The US Air Force is finally starting to publicly embrace its 'spooky' roots. Early in January, the chief software officer for the Air Force announced the designation of Hangar 18 as a Department of the Air Force software factory. For those unacquainted, Hangar 18 is/was an alleged receiving station for UFO material located inside Wright-Patterson Air Force Base in the State of Ohio. Lore has it, the wreckage of the Roswell crash - among other famous recovered E.T. craft - passed through the steel gates of the hangar before being stored deep in the underground vaults of the now-(in)famous base.

In what can be considered a sort of cultural shift, or maybe a nod in the direction of UFO aficionados, the Hangar 18 collaboration decided to appropriate the iconic name - if not the actual hangar itself - for its own software endeavors. The brainchild of a group of information scientists, Hangar 18 is tasked with the development, storing, and streamlining of digital data currently strewn across various defense networks with the goal of facilitating a more synergistic approach to software sharing, integration, and engineering.
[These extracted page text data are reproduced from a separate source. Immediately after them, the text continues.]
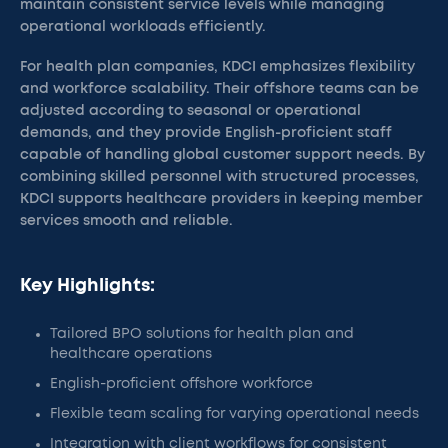
maintain consistent service levels while managing
operational workloads efficiently.
For health plan companies, KDCI emphasizes flexibility
and workforce scalability. Their offshore teams can be
adjusted according to seasonal or operational
demands, and they provide English-proficient staff
capable of handling global customer support needs. By
combining skilled personnel with structured processes,
KDCI supports healthcare providers in keeping member
services smooth and reliable.
Key Highlights:
Tailored BPO solutions for health plan and
healthcare operations
English-proficient offshore workforce
Flexible team scaling for varying operational needs
Integration with client workflows for consistent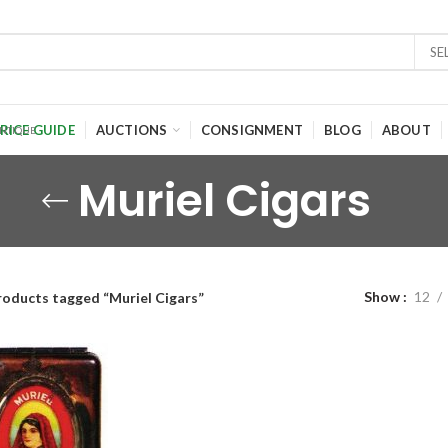
SE
RICE GUIDE
AUCTIONS
CONSIGNMENT
BLOG
ABOUT
Muriel Cigars
Show
12
roducts tagged “Muriel Cigars”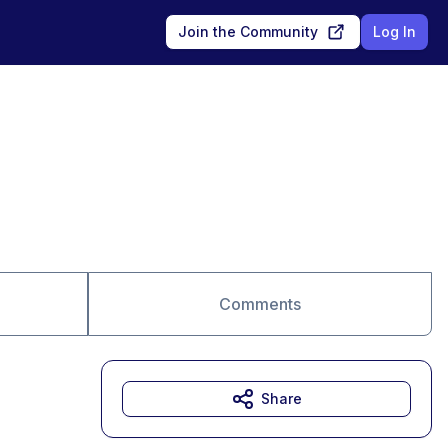
Join the Community
Log In
Comments
Share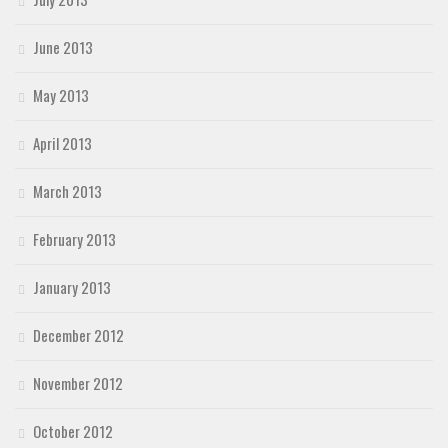
June 2013
May 2013
April 2013
March 2013
February 2013
January 2013
December 2012
November 2012
October 2012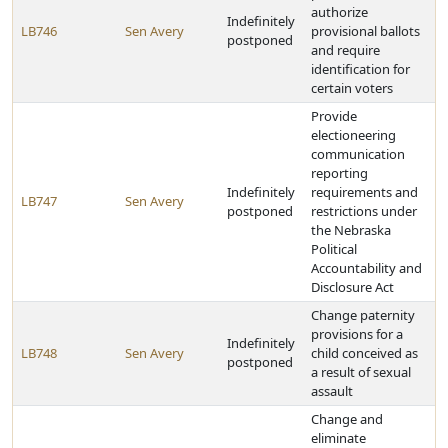
authorize
Indefinitely
LB746
Sen Avery
provisional ballots
postponed
and require
identification for
certain voters
Provide
electioneering
communication
reporting
Indefinitely
requirements and
LB747
Sen Avery
postponed
restrictions under
the Nebraska
Political
Accountability and
Disclosure Act
Change paternity
provisions for a
Indefinitely
LB748
Sen Avery
child conceived as
postponed
a result of sexual
assault
Change and
eliminate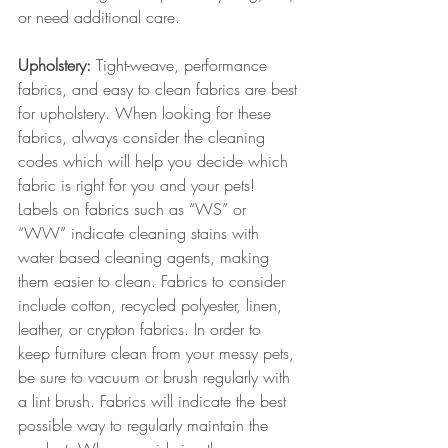
or need additional care.
Upholstery:
 Tight-weave, performance 
fabrics, and easy to clean fabrics are best 
for upholstery. When looking for these 
fabrics, always consider the cleaning 
codes which will help you decide which 
fabric is right for you and your pets! 
Labels on fabrics such as “WS” or 
“WW” indicate cleaning stains with 
water based cleaning agents, making 
them easier to clean. Fabrics to consider 
include cotton, recycled polyester, linen, 
leather, or crypton fabrics. In order to 
keep furniture clean from your messy pets, 
be sure to vacuum or brush regularly with 
a lint brush. Fabrics will indicate the best 
possible way to regularly maintain the 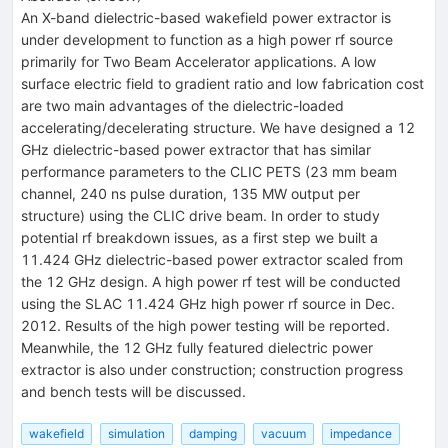
An X-band dielectric-based wakefield power extractor is
under development to function as a high power rf source
primarily for Two Beam Accelerator applications. A low
surface electric field to gradient ratio and low fabrication cost
are two main advantages of the dielectric-loaded
accelerating/decelerating structure. We have designed a 12
GHz dielectric-based power extractor that has similar
performance parameters to the CLIC PETS (23 mm beam
channel, 240 ns pulse duration, 135 MW output per
structure) using the CLIC drive beam. In order to study
potential rf breakdown issues, as a first step we built a
11.424 GHz dielectric-based power extractor scaled from
the 12 GHz design. A high power rf test will be conducted
using the SLAC 11.424 GHz high power rf source in Dec.
2012. Results of the high power testing will be reported.
Meanwhile, the 12 GHz fully featured dielectric power
extractor is also under construction; construction progress
and bench tests will be discussed.
wakefield
simulation
damping
vacuum
impedance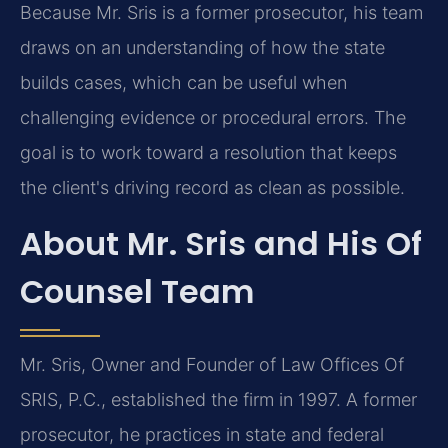
Because Mr. Sris is a former prosecutor, his team
draws on an understanding of how the state
builds cases, which can be useful when
challenging evidence or procedural errors. The
goal is to work toward a resolution that keeps
the client's driving record as clean as possible.
About Mr. Sris and His Of
Counsel Team
Mr. Sris, Owner and Founder of Law Offices Of
SRIS, P.C., established the firm in 1997. A former
prosecutor, he practices in state and federal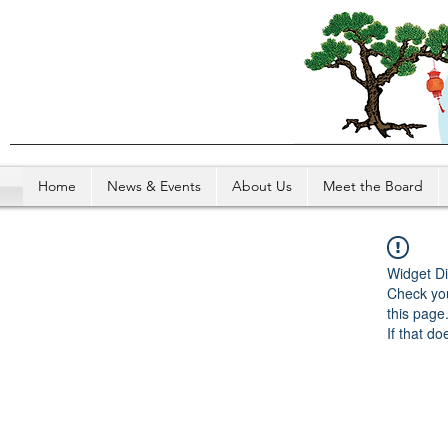
Home
News & Events
About Us
Meet the Board
Widget Di
Check you
this page
If that do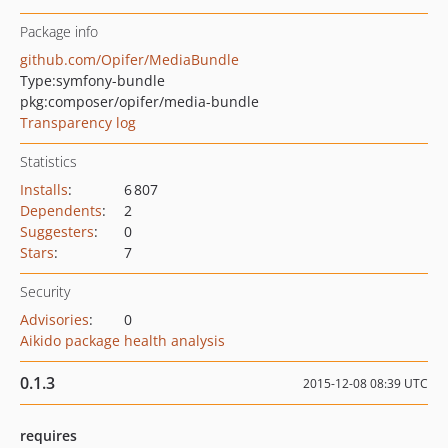
Package info
github.com/Opifer/MediaBundle
Type:
symfony-bundle
pkg:composer/opifer/media-bundle
Transparency log
Statistics
Installs
:
6 807
Dependents
:
2
Suggesters
:
0
Stars
:
7
Security
Advisories
:
0
Aikido package health analysis
0.1.3
2015-12-08 08:39 UTC
requires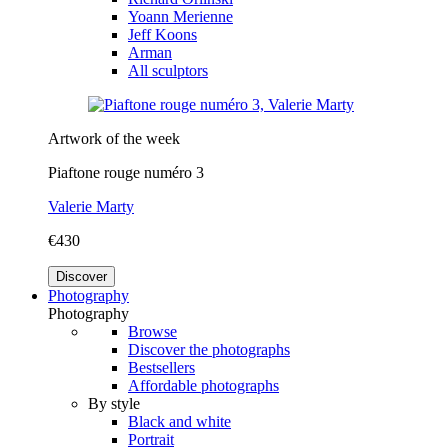
Yoann Merienne
Jeff Koons
Arman
All sculptors
Artwork of the week
Piaftone rouge numéro 3
Valerie Marty
€430
Discover
Photography
Photography
Browse
Discover the photographs
Bestsellers
Affordable photographs
By style
Black and white
Portrait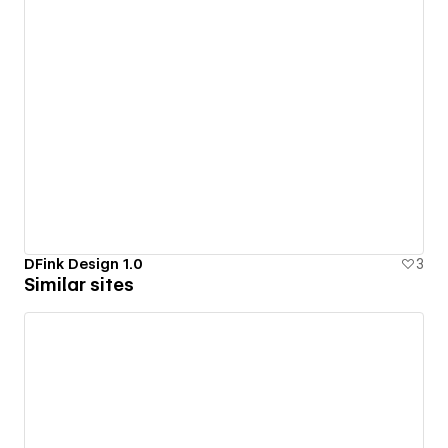
DFink Design 1.0
3
Similar sites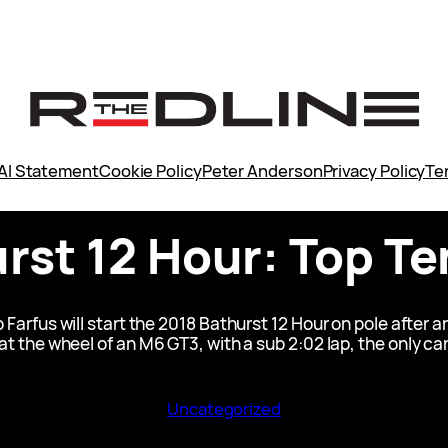
AI Statement
Cookie Policy
Peter Anderson
Privacy Policy
Te
rst 12 Hour: Top T
rfus will start the 2018 Bathurst 12 Hour on pole after 
 the wheel of an M6 GT3, with a sub 2:02 lap, the only car 
Uncategorized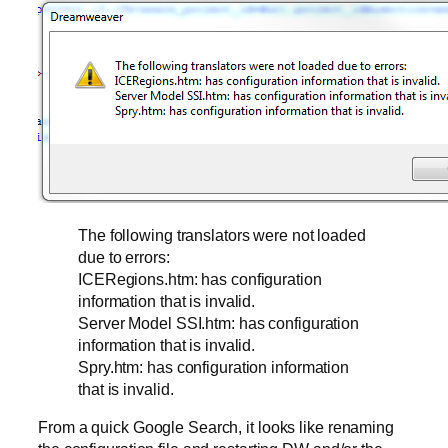
The following translators were not loaded
due to errors:
ICERegions.htm: has configuration
information that is invalid.
Server Model SSI.htm: has configuration
information that is invalid.
Spry.htm: has configuration information
that is invalid.
From a quick Google Search, it looks like renaming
Although the Air Force's software ecosystem already possessed a hub of information networks peppered throughout various military bases, the emerging group felt that Wright-Patterson AFB was underrepresented despite being one of the top science and technology research facilities in the country. Most interesting of all, is the fact that the cooperation chose a flying saucer to be part of their logo; a detail that no doubt will have conspiracy fans wondering whether the Air Force is hiding something in plain sight.